2005年6月、世界最大のウラン鉱山Olympic Damを所有するWMC Resources社(豪)がBHP Billiton社(豪)によって買収された。BHP Billiton社が新興国を中心に拡大する需要を見込んでウラン鉱山事業に本格的に進出したことで、今後、世界的な資源開発の再編・寡占化が加速する可能性もある。Rio Tinto社は2005年10月、ウランのマーケティング部門を統合して一元的に行うRio Tinto Uranium社(本社:ロンドン、海外事務所:米、豪、日)を設立すると発表した。
5. その他の注目点
2004年9月、カザフスタンは韓国との間でウラン鉱山開発などエネルギー分野の協力協定に調印、年間1千tの天然ウランを韓国側に供給することに合意した。
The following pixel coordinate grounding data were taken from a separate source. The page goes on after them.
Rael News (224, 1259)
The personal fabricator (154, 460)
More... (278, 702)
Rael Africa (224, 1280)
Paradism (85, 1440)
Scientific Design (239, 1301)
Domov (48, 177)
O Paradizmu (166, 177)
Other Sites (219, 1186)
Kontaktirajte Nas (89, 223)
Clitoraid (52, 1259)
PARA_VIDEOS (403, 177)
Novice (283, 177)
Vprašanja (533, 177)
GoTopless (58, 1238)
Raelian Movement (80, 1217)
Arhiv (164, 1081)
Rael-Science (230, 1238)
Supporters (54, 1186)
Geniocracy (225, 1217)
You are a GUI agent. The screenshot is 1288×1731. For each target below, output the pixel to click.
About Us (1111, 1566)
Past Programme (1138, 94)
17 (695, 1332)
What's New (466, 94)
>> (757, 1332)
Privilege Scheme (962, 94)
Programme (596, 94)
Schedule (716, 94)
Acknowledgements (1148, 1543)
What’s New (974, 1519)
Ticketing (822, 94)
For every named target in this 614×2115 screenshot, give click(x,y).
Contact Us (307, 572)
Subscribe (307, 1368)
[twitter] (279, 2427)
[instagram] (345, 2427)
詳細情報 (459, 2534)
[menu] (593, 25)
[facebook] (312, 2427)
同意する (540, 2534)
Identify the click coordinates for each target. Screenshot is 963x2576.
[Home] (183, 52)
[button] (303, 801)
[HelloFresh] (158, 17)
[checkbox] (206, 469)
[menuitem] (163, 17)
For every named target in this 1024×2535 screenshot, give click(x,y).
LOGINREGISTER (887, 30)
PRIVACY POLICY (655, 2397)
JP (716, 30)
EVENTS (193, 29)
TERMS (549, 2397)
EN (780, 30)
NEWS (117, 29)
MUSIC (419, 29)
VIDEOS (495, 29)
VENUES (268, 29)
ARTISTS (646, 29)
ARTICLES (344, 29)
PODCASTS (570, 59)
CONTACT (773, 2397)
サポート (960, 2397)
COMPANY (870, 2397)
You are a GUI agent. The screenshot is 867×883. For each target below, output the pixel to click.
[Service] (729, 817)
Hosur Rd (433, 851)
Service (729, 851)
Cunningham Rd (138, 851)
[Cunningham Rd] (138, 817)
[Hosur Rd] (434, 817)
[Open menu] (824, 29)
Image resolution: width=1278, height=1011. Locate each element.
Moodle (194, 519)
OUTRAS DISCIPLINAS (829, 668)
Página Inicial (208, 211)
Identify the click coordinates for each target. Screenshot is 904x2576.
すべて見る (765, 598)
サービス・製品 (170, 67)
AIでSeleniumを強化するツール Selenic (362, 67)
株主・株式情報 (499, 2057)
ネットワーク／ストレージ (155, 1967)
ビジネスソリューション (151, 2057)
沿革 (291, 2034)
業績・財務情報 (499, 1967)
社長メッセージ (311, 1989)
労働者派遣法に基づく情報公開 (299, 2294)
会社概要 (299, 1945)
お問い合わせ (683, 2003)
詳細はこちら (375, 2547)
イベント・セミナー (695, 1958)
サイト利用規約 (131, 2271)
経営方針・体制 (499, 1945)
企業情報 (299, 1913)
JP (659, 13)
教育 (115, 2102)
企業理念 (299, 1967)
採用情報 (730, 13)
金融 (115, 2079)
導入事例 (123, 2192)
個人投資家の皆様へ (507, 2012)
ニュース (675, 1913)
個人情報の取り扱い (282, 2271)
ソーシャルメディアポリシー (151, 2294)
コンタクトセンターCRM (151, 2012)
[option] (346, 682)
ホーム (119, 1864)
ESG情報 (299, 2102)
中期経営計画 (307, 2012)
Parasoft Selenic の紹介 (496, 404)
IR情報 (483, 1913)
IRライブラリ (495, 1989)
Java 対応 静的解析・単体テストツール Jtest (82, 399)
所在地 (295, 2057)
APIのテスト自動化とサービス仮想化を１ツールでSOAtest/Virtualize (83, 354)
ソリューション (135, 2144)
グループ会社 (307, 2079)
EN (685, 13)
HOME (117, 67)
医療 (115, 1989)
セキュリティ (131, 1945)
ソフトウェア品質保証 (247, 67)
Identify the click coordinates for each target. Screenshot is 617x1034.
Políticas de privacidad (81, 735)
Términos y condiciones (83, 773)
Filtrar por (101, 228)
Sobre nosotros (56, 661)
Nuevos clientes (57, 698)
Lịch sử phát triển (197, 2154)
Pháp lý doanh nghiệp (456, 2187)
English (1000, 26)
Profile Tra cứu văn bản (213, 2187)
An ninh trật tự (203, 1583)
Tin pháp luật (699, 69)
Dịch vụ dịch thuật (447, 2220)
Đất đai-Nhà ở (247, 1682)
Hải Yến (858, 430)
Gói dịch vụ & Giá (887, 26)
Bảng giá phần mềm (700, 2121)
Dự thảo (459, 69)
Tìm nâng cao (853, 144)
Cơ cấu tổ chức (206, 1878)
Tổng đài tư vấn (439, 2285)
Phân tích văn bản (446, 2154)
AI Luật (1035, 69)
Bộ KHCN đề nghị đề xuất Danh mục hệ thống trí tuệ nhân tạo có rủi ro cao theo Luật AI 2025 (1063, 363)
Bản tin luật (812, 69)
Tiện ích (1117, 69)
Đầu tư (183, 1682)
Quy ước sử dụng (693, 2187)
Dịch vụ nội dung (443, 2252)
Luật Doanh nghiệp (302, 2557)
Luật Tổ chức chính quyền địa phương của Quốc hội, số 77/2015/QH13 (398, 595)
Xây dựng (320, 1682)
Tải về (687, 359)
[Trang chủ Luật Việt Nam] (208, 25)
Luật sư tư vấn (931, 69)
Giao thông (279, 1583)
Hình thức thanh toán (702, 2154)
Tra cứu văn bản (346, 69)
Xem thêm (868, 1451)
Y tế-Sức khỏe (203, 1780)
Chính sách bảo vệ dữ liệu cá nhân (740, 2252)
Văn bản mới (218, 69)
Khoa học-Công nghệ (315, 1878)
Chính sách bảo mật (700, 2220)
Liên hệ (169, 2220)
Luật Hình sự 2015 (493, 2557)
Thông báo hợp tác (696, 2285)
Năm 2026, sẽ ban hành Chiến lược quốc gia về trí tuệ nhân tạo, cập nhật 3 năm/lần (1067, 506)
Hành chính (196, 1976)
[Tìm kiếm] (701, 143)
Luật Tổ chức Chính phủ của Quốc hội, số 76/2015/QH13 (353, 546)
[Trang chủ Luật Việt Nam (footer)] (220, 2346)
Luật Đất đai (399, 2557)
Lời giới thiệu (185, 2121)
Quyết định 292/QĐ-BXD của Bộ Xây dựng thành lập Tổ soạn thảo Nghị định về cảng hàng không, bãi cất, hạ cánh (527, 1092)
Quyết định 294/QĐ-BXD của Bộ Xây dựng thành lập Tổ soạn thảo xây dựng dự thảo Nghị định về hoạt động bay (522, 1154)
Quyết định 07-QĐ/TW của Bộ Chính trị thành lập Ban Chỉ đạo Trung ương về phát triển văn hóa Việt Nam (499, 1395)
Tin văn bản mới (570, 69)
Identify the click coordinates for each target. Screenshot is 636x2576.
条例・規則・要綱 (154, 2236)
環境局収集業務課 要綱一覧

Budenovskoye鉱区のJ/V開発プロジェクトの背景にはこのような動きがあり、韓国KORESはウラン資源開発を推進するためにアルマティに事務所開設を準備中。
2004年11月、カザフスタンと中国との間で調印された原子力分野における共同作業協定の枠組みに基づき、Kazatomprom社が中国CNNCとの間でKharasan鉱区の開発を行うためのJ/V設立を決定したとの報道がなされているが、中国側が事業立ち上げに失敗したとの情報もある。さらに、Kazatomprom社は、ロシア原子力エネルギー連邦庁との間で、両国間のウラン産業における互恵的な協力を行うための戦略的パートナー関係に基づく長期共同プログラムに合意しているとされる。